(Blogpost by Oliver Knowles) In March, just a year after the launch of a planned three-year, multi-million dollar advertising push to try and increase sales of unsustainable canned tuna in the US, the “Tuna the Wonderfish” advertising campaign – funded by US tuna companies and executed by the US industry lobby group National Fisheries Institute (NFI) – has collapsed, having already spent a staggering USD 20 million (Euros 15 million) of a planned USD 60 million budget.
Industry sources are reported to have radically scaled back the planned work as it has failed to increase sales as expected. The USD 20 million has already been spent on expensive television, newspaper and magazine advertisements.
The advertising campaign exposes the huge contradiction at the heart of some of the tuna industry’s biggest players, who like to talk about sustainability but instead of delivering change spend huge amounts of money advertising products that are caught using destructive and wasteful fishing methods.
Greenpeace is running an international campaign to encourage major tuna brands and retailers to sell sustainable tuna and to phase out the use of highly destructive Fish Aggregating Devices (FADs) used in purse seine fisheries. In the US, Greenpeace is working to change leading brand Chicken of the Sea because they continue to sell tuna caught in purse seine FAD fisheries and poorly regulated longline fisheries, both of which waste an array of marine life other than tuna including endangered sharks and turtles. Chicken of the Sea is one of the main sponsors of the failed advertising campaign.
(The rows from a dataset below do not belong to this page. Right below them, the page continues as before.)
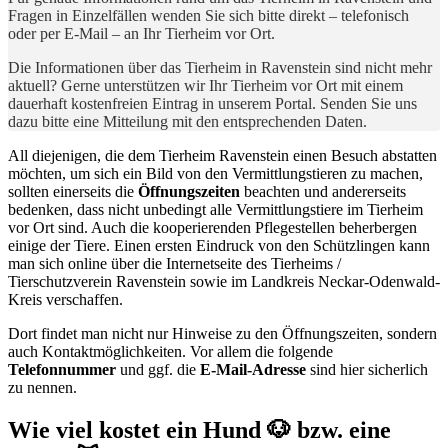
Fragen in Einzelfällen wenden Sie sich bitte direkt – telefonisch
oder per E-Mail – an Ihr Tierheim vor Ort.
Die Informationen über das Tierheim in Ravenstein sind nicht mehr
aktuell? Gerne unterstützen wir Ihr Tierheim vor Ort mit einem
dauerhaft kostenfreien Eintrag in unserem Portal. Senden Sie uns
dazu bitte eine Mitteilung mit den entsprechenden Daten.
All diejenigen, die dem Tierheim Ravenstein einen Besuch abstatten
möchten, um sich ein Bild von den Vermittlungstieren zu machen,
sollten einerseits die
Öffnungszeiten
beachten und andererseits
bedenken, dass nicht unbedingt alle Vermittlungstiere im Tierheim
vor Ort sind. Auch die kooperierenden Pflegestellen beherbergen
einige der Tiere. Einen ersten Eindruck von den Schützlingen kann
man sich online über die Internetseite des Tierheims /
Tierschutzverein Ravenstein sowie im Landkreis Neckar-Odenwald-
Kreis verschaffen.
Dort findet man nicht nur Hinweise zu den Öffnungszeiten, sondern
auch Kontaktmöglichkeiten. Vor allem die folgende
Telefonnummer
und ggf. die
E-Mail-Adresse
sind hier sicherlich
zu nennen.
Wie viel kostet ein Hund 🐶 bzw. eine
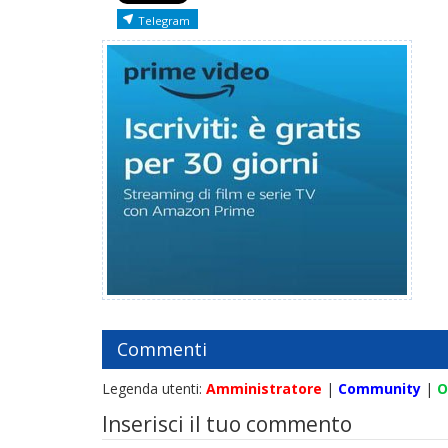
Telegram
Commenti
Legenda utenti:
Amministratore
|
Community
|
O
Inserisci il tuo commento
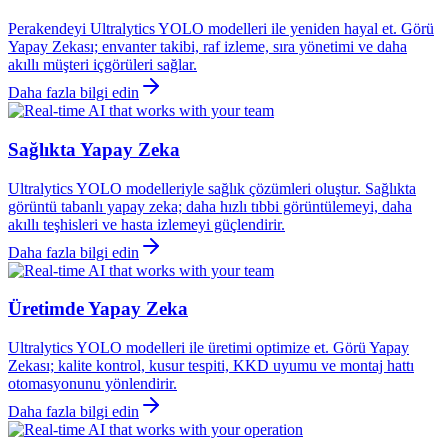
Perakendeyi Ultralytics YOLO modelleri ile yeniden hayal et. Görü
Yapay Zekası; envanter takibi, raf izleme, sıra yönetimi ve daha
akıllı müşteri içgörüleri sağlar.
Daha fazla bilgi edin
Sağlıkta Yapay Zeka
Ultralytics YOLO modelleriyle sağlık çözümleri oluştur. Sağlıkta
görüntü tabanlı yapay zeka; daha hızlı tıbbi görüntülemeyi, daha
akıllı teşhisleri ve hasta izlemeyi güçlendirir.
Daha fazla bilgi edin
Üretimde Yapay Zeka
Ultralytics YOLO modelleri ile üretimi optimize et. Görü Yapay
Zekası; kalite kontrol, kusur tespiti, KKD uyumu ve montaj hattı
otomasyonunu yönlendirir.
Daha fazla bilgi edin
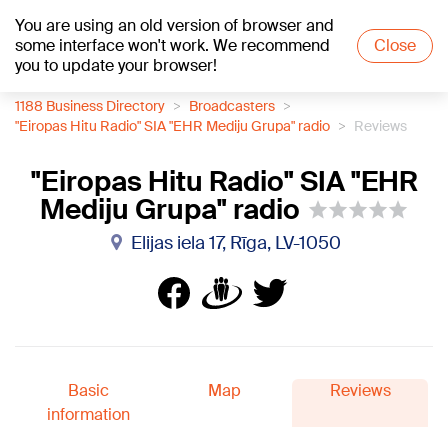
You are using an old version of browser and
+19
°C
some interface won't work. We recommend
Close
you to update your browser!
1188 Business Directory
Broadcasters
"Eiropas Hitu Radio" SIA "EHR Mediju Grupa" radio
Reviews
"Eiropas Hitu Radio" SIA "EHR
Mediju Grupa" radio
Elijas iela 17, Rīga, LV-1050
Basic
Map
Reviews
information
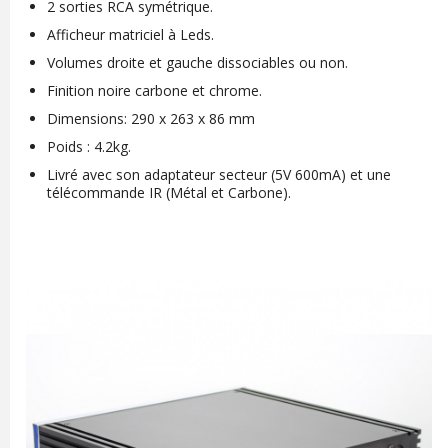
2 sorties RCA symétrique.
Afficheur matriciel à Leds.
Volumes droite et gauche dissociables ou non.
Finition noire carbone et chrome.
Dimensions: 290 x 263 x 86 mm
Poids : 4.2kg.
Livré avec son adaptateur secteur (5V 600mA) et une
télécommande IR (Métal et Carbone).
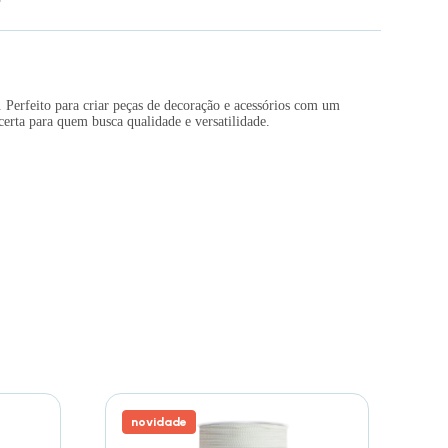
. Perfeito para criar peças de decoração e acessórios com um
certa para quem busca qualidade e versatilidade.
novidade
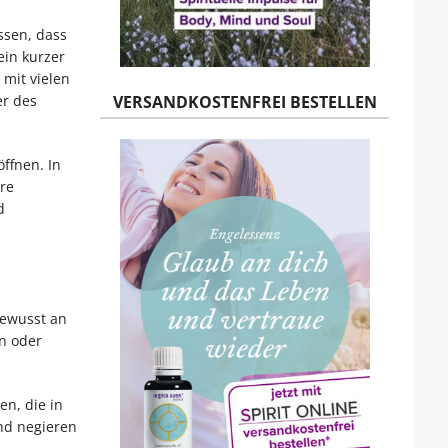
ssen, dass
ein kurzer
mit vielen
VERSANDKOSTENFREI BESTELLEN
er des
ffnen. In
re
d
bewusst an
n oder
en, die in
und negieren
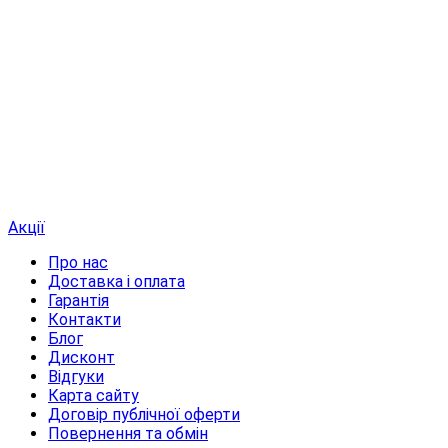
Акції
Про нас
Доставка і оплата
Гарантія
Контакти
Блог
Дисконт
Відгуки
Карта сайту
Договір публічної оферти
Повернення та обмін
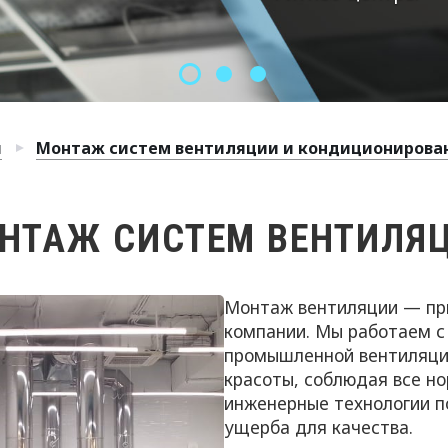
и
Монтаж систем вентиляции и кондиционирова
НТАЖ СИСТЕМ ВЕНТИЛЯ
Монтаж вентиляции — пр
компании. Мы работаем 
промышленной вентиляции 
красоты, соблюдая все н
инженерные технологии п
ущерба для качества.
Scrap the ads, invest in sustainability!
Why doesn’t the US tuna industry instead spend money improving its fishing operations and supporting responsible fisheries? Putting proper sustainability measures in place makes good business sense for the long term because it means safeguarding future supplies, in contrast to the NFI’s bad advice of spending money to drive up short-term profits.
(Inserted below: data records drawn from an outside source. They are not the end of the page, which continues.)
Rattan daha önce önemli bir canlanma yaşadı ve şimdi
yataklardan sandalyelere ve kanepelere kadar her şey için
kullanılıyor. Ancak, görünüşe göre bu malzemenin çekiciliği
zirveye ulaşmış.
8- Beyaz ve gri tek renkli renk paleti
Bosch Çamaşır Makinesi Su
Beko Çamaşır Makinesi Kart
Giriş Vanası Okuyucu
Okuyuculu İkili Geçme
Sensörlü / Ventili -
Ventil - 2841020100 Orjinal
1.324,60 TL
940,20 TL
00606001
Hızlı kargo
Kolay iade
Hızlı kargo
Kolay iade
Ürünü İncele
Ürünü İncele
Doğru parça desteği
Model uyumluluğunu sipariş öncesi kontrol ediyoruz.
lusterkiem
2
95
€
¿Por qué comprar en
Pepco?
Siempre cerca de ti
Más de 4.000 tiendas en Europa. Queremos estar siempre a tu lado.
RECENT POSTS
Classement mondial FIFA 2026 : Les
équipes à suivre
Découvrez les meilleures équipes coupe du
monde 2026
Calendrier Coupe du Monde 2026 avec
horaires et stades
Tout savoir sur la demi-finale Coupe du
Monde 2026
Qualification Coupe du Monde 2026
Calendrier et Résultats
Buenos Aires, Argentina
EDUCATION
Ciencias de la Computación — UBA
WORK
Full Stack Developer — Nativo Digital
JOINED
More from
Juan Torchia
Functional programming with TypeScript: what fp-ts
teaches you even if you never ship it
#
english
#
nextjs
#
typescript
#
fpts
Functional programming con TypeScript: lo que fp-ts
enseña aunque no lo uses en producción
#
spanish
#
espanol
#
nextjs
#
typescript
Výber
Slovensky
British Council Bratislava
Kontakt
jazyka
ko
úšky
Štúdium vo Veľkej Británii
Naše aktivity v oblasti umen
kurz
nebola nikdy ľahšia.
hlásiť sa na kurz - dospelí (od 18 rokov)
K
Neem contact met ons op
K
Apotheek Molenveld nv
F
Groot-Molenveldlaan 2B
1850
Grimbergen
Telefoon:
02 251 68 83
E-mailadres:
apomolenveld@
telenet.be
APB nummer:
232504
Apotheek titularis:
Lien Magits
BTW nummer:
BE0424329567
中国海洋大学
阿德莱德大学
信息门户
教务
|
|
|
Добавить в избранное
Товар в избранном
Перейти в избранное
USD 20 million has already been wasted, but USD 40 million of the originally earmarked budget remains. If the industry is serious about its environmental credentials, it should put its money where its mouth is and spend the money to change its fishing practices to make them less harmful to our oceans. In March, Italian tuna brand Mareblu became the latest tuna company to change its ways by committing to phase out destructive FADs. Momentum is growing to transform the tuna industry. Who will be next? The world needs tuna for tomorrow, not slick ads from companies that are lagging behind visionary competitors.